**TASK INSTRUCTIONS:** Starting at the first line of the data, print each line verbatim up to and including the line bearing "senza alcuna periodicità.", omitting pictures.

======== ENTRIES SHOWN ========

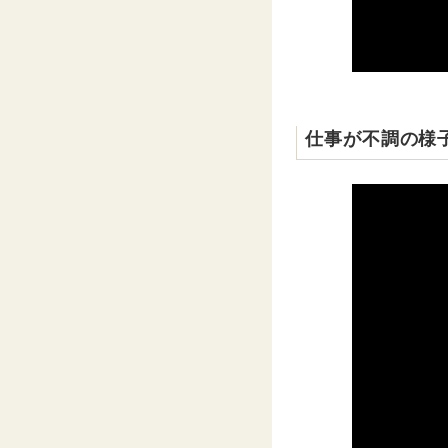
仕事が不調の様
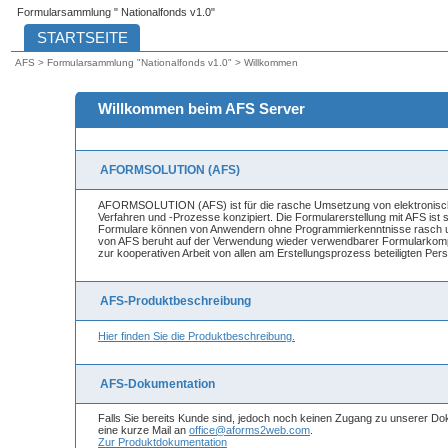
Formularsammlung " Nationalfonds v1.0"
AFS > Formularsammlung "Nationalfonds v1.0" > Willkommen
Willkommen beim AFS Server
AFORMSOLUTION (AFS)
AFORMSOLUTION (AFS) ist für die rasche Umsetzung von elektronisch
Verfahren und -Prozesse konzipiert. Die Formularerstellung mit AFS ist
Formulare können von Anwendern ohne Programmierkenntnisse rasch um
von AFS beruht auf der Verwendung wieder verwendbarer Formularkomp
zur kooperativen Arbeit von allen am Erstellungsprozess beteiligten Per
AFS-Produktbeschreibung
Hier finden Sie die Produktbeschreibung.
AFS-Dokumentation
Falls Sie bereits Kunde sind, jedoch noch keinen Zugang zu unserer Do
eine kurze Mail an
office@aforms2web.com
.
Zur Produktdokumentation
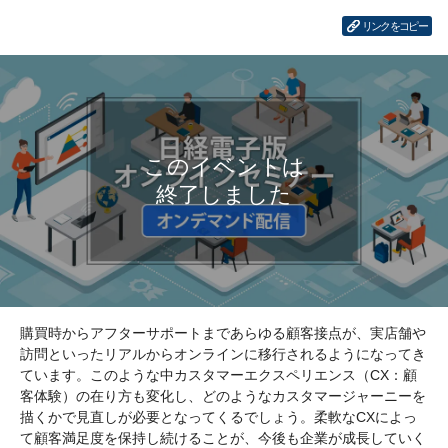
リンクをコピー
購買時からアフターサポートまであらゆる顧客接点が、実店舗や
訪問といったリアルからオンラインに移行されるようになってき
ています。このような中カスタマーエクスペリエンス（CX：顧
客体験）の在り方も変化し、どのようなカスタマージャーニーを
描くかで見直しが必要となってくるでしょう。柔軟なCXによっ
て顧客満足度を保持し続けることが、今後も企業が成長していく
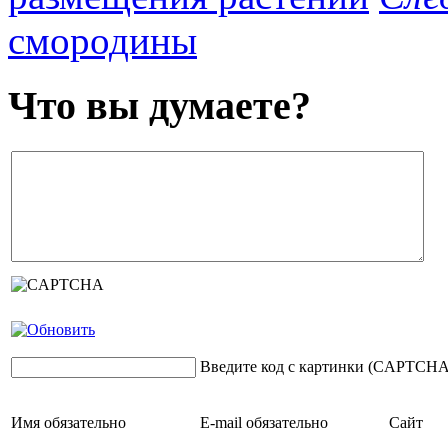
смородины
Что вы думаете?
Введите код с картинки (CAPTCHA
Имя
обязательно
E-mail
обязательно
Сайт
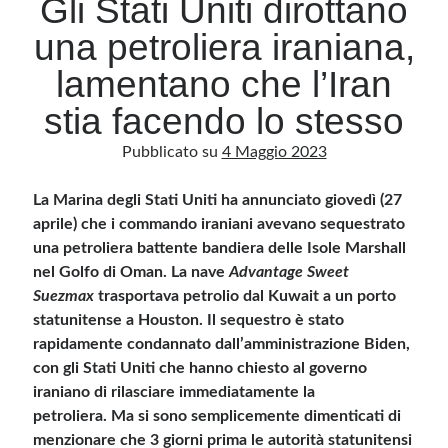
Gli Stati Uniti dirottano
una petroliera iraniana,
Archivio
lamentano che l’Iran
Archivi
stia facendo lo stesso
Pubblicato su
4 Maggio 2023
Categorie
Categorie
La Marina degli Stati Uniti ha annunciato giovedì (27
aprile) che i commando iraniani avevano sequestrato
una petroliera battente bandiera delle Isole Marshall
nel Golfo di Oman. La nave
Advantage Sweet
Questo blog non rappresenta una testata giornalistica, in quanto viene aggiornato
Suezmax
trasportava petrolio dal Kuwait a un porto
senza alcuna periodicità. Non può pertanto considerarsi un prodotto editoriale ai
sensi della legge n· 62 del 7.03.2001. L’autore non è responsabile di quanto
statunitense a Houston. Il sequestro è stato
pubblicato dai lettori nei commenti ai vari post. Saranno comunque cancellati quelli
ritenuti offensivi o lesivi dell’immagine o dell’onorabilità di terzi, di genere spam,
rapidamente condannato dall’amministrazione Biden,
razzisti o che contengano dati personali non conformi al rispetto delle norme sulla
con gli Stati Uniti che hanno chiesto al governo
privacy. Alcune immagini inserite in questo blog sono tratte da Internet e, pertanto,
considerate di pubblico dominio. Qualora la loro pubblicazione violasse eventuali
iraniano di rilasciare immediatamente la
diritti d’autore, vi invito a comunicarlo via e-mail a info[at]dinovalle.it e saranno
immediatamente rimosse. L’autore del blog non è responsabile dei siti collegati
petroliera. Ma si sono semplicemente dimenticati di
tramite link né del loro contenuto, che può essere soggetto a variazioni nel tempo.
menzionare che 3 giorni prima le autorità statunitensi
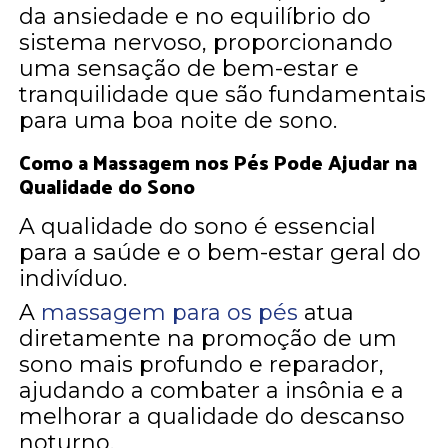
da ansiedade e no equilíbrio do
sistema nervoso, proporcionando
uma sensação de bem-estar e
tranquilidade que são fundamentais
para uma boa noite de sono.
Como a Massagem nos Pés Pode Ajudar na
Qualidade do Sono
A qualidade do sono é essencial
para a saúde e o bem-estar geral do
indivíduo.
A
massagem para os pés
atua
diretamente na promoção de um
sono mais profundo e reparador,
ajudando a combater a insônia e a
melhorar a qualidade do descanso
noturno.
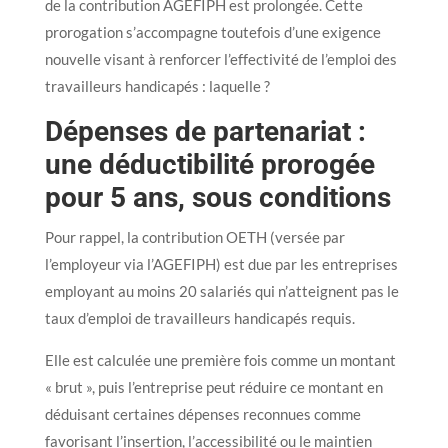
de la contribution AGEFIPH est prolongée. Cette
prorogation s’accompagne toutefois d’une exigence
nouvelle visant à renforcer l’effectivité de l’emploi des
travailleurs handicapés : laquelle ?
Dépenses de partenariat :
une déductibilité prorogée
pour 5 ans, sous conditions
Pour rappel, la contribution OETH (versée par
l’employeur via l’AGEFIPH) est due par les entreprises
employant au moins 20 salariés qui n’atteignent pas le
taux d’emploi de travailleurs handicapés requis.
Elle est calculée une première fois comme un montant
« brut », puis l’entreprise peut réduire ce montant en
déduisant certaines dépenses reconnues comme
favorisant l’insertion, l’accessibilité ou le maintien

========

**SOLVED PROBLEM:**
仕事が不調の様
Formularsammlung " Nationalfonds v1.0"
AFS > Formularsammlung "Nationalfonds v1.0" > Willkommen
Willkommen beim AFS Server
AFORMSOLUTION (AFS)
AFORMSOLUTION (AFS) ist für die rasche Umsetzung von elektronisch
Verfahren und -Prozesse konzipiert. Die Formularerstellung mit AFS ist
Formulare können von Anwendern ohne Programmierkenntnisse rasch um
von AFS beruht auf der Verwendung wieder verwendbarer Formularkomp
zur kooperativen Arbeit von allen am Erstellungsprozess beteiligten Per
AFS-Produktbeschreibung
Hier finden Sie die Produktbeschreibung.
AFS-Dokumentation
Falls Sie bereits Kunde sind, jedoch noch keinen Zugang zu unserer Do
eine kurze Mail an
office@aforms2web.com
.
Zur Produktdokumentation
リンクをコピー
購買時からアフターサポートまであらゆる顧客接点が、実店舗や
訪問といったリアルからオンラインに移行されるようになってき
ています。このような中カスタマーエクスペリエンス（CX：顧
客体験）の在り方も変化し、どのようなカスタマージャーニーを
描くかで見直しが必要となってくるでしょう。柔軟なCXによっ
て顧客満足度を保持し続けることが、今後も企業が成長していく
смородины
Что вы думаете?
Введите код с картинки (CAPTCHA
Имя
обязательно
E-mail
обязательно
Сайт
Gli Stati Uniti dirottano
una petroliera iraniana,
Archivio
lamentano che l’Iran
Archivi
stia facendo lo stesso
Pubblicato su
4 Maggio 2023
Categorie
Categorie
La Marina degli Stati Uniti ha annunciato giovedì (27
aprile) che i commando iraniani avevano sequestrato
una petroliera battente bandiera delle Isole Marshall
nel Golfo di Oman. La nave
Advantage Sweet
Questo blog non rappresenta una testata giornalistica, in quanto viene aggiornato
Suezmax
trasportava petrolio dal Kuwait a un porto
senza alcuna periodicità. Non può pertanto considerarsi un prodotto editoriale ai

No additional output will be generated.